The last two pages include a note from the author; and there, Michaela Goade says that, for her, berry picking is medicine. I agree. Picking berries brings me into the present moment in a way that few other things do. It makes me aware of my surroundings, opens my eyes, quiets my mind and connects me with the earth below my feet and with the people around me. I think, somewhere deep inside of us all, we connect to an ancient remembering when we go out into the forest. Our ancestors, no matter where they were from, most likely gathered berries, too, cherishing their sweetness (probably even more than we do now) in a time before refined sugars.

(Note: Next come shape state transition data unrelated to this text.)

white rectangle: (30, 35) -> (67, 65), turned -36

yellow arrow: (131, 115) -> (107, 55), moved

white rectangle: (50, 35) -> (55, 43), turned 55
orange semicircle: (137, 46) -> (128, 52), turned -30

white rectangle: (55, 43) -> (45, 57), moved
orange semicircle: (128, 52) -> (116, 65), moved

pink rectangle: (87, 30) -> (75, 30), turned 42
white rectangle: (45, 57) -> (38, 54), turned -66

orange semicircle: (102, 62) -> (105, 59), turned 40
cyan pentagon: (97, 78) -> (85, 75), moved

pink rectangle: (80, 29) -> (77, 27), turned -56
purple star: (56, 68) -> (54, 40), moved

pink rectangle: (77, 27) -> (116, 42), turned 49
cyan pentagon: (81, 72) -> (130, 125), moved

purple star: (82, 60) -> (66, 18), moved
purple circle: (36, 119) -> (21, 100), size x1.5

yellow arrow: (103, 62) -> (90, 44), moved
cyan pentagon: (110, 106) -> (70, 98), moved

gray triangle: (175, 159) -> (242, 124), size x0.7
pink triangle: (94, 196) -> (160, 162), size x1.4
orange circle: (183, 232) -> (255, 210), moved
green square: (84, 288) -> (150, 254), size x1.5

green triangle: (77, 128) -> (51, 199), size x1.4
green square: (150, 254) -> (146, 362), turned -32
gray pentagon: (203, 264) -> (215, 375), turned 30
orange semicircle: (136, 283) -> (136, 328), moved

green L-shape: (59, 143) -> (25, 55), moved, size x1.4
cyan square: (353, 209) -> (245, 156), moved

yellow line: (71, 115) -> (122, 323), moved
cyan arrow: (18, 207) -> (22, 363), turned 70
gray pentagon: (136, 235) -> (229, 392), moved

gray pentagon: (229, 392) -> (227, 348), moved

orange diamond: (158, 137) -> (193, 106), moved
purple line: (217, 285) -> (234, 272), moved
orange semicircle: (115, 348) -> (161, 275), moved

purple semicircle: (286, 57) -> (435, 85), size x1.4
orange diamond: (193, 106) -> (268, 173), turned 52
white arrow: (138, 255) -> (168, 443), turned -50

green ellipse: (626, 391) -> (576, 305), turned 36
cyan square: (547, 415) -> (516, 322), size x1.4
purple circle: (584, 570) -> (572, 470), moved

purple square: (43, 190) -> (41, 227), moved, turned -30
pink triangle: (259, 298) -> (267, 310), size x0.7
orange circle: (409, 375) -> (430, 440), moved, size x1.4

Transforming Mother Earth’s sweet gifts into jams and muffins, pies and crumbles, always makes me think of my mom. Sometimes I wish that I had paid more attention when she taught me these things, years ago, and sometimes I still have to call her to ask about the steps I’ve forgotten. There’s something about the things we make from wild berries that begs to be shared. Gifts from nature become gifts between friends: bags of cranberries shared with our Elders who can’t go out and pick anymore, blueberry muffins enjoyed over a cup of tea, or a few jars of jam exchanged between friends and family. The natural world nurtures us and, in turn, we are given the chance to nurture others within our community.
Berry Song invites us, young and old, to live in reciprocity, to be joyful, to say Gunalchéesh, to not take more than what we need, to learn sustainable harvesting practices, to share the forest with our human and non-human relatives, to listen to the land and to not take what we’re given for granted. It asks us to coexist in respect and balance with the land. The final lesson that the grandmother in the story shares with her granddaughter is this: “We are part of the land as the land is a part of us.” We come from the land and we go back to the land. We are not separate from it, and it’s our responsibility to care for it and protect it. It’s a beautiful message shared within the deceivingly simple format of a children’s book.Berry Song is a story for us all.